___ Data extract ___

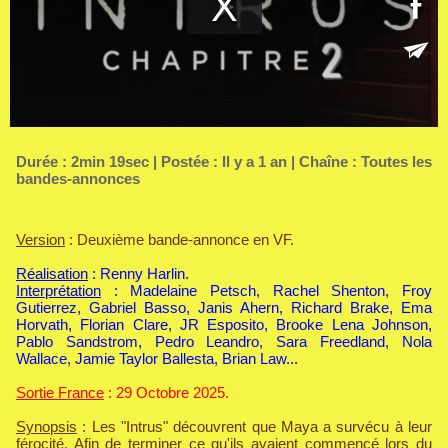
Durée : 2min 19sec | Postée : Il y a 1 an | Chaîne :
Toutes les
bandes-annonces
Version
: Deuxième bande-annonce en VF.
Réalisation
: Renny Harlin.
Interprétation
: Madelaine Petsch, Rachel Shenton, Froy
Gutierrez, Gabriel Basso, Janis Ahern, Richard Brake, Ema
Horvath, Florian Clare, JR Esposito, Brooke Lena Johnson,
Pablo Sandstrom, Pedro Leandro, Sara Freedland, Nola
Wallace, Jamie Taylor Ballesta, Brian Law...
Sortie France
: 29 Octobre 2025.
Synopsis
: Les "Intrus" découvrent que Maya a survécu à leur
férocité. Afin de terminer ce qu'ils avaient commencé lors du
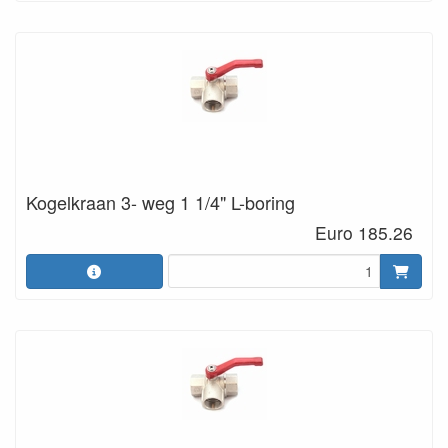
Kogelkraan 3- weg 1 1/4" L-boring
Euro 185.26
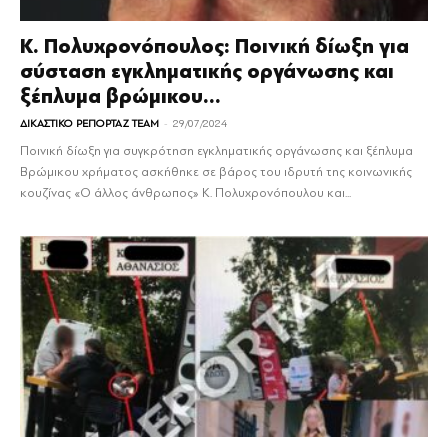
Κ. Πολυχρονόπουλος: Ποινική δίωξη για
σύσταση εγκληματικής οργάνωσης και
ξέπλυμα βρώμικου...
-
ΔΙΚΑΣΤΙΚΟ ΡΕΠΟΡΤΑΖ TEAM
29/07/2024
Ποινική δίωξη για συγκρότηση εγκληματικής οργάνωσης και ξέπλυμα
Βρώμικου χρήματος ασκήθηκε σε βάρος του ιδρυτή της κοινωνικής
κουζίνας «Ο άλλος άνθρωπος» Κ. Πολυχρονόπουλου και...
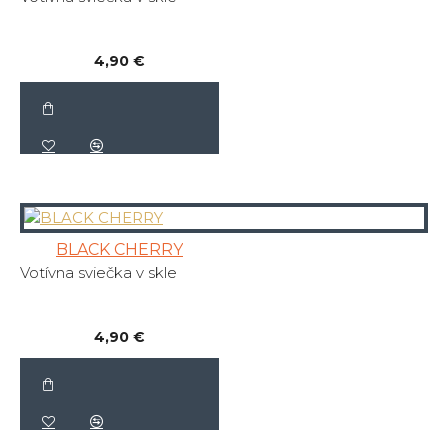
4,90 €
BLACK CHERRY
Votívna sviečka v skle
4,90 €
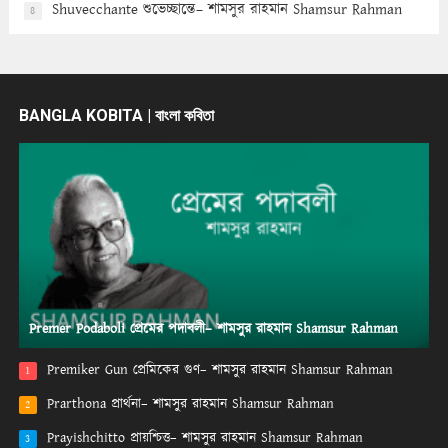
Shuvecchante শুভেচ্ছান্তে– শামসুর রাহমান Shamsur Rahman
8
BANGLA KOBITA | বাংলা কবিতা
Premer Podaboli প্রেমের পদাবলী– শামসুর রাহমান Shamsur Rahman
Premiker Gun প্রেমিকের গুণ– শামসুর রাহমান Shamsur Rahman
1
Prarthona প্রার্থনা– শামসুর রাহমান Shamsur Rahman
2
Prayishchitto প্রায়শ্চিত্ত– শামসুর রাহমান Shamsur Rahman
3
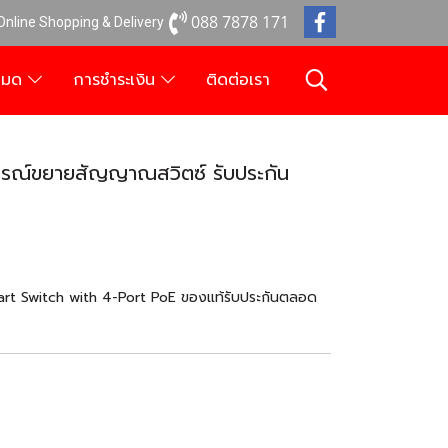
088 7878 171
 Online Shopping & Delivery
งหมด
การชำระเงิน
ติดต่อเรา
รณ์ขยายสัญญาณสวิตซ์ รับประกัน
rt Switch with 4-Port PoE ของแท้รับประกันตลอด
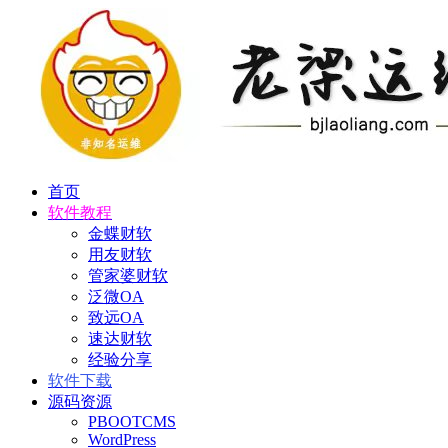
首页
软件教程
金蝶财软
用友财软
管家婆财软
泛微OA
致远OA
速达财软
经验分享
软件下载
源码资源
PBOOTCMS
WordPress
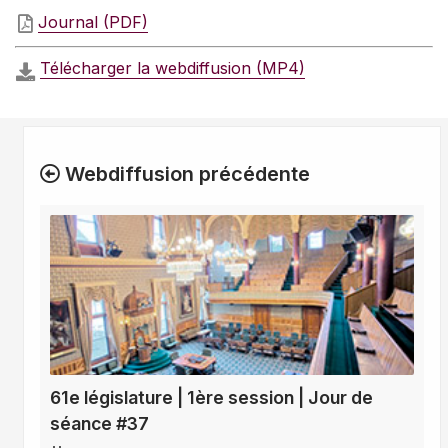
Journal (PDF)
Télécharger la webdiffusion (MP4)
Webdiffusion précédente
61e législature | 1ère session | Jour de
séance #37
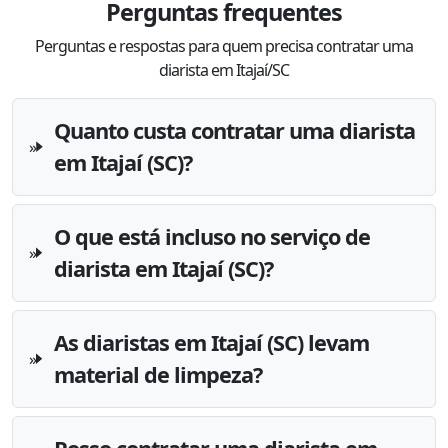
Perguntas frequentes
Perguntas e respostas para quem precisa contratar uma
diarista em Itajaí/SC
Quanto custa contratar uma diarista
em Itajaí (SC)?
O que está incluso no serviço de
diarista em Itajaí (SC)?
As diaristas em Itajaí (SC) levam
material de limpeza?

___
___ Data extract ___

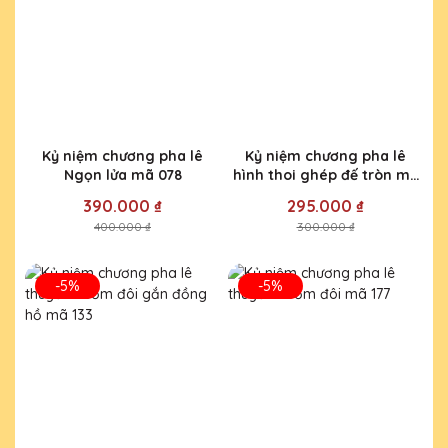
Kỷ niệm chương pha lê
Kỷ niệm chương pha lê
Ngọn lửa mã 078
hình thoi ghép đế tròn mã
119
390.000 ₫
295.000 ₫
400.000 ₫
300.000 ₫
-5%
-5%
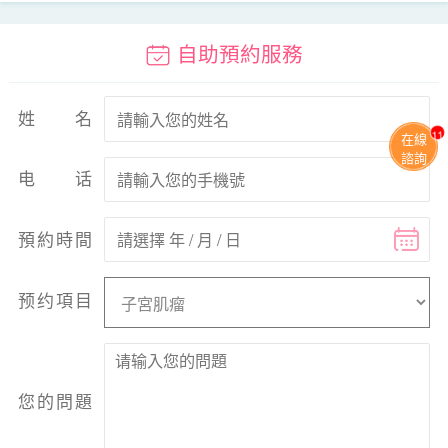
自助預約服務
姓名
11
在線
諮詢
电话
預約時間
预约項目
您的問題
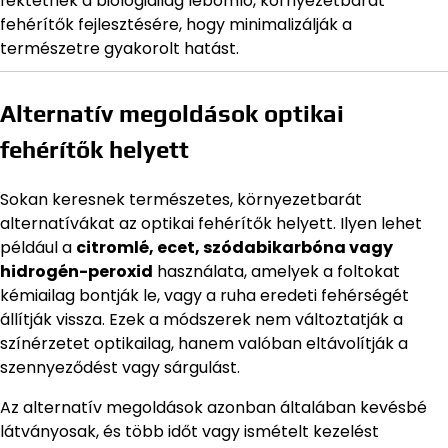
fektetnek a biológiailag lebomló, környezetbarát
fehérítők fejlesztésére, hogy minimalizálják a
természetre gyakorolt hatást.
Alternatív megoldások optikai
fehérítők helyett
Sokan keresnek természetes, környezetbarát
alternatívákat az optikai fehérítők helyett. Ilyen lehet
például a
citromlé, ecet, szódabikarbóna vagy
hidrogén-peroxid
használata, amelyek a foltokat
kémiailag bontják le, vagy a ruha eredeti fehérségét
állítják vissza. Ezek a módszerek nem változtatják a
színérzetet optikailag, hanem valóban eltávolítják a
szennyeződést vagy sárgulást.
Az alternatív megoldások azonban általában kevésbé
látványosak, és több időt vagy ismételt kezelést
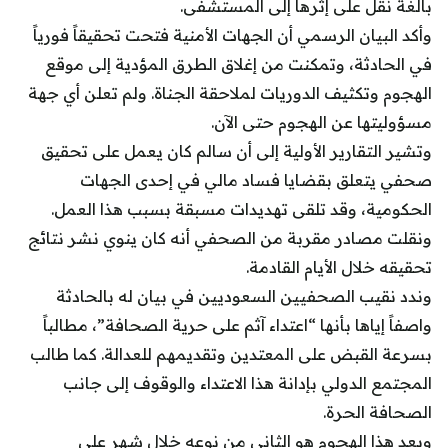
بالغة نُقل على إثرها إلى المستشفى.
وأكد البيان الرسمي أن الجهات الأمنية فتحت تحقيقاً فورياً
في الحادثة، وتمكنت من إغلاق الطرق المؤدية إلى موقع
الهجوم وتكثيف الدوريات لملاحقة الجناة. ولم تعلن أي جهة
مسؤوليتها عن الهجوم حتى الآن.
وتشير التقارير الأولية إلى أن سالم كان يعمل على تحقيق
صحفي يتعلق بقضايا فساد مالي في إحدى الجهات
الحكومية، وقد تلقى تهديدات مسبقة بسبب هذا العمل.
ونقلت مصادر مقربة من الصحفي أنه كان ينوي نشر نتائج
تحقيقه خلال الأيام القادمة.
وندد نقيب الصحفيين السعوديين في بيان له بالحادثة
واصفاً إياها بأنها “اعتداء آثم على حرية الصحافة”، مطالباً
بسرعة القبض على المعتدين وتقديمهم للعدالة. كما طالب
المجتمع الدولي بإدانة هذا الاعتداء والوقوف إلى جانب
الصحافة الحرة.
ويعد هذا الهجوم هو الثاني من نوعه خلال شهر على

___

* [Problem to work on]:
Look above for the line with "وتشير التقارير الأولية" and the line with "ويعد هذا الهجوم"; transcribe both and all lines in between, exactly, and nothing else.

* [Exercise solution]:
وتشير التقارير الأولية إلى أن سالم كان يعمل على تحقيق
صحفي يتعلق بقضايا فساد مالي في إحدى الجهات
الحكومية، وقد تلقى تهديدات مسبقة بسبب هذا العمل.
ونقلت مصادر مقربة من الصحفي أنه كان ينوي نشر نتائج
تحقيقه خلال الأيام القادمة.
وندد نقيب الصحفيين السعوديين في بيان له بالحادثة
واصفاً إياها بأنها “اعتداء آثم على حرية الصحافة”، مطالباً
بسرعة القبض على المعتدين وتقديمهم للعدالة. كما طالب
المجتمع الدولي بإدانة هذا الاعتداء والوقوف إلى جانب
الصحافة الحرة.
ويعد هذا الهجوم هو الثاني من نوعه خلال شهر على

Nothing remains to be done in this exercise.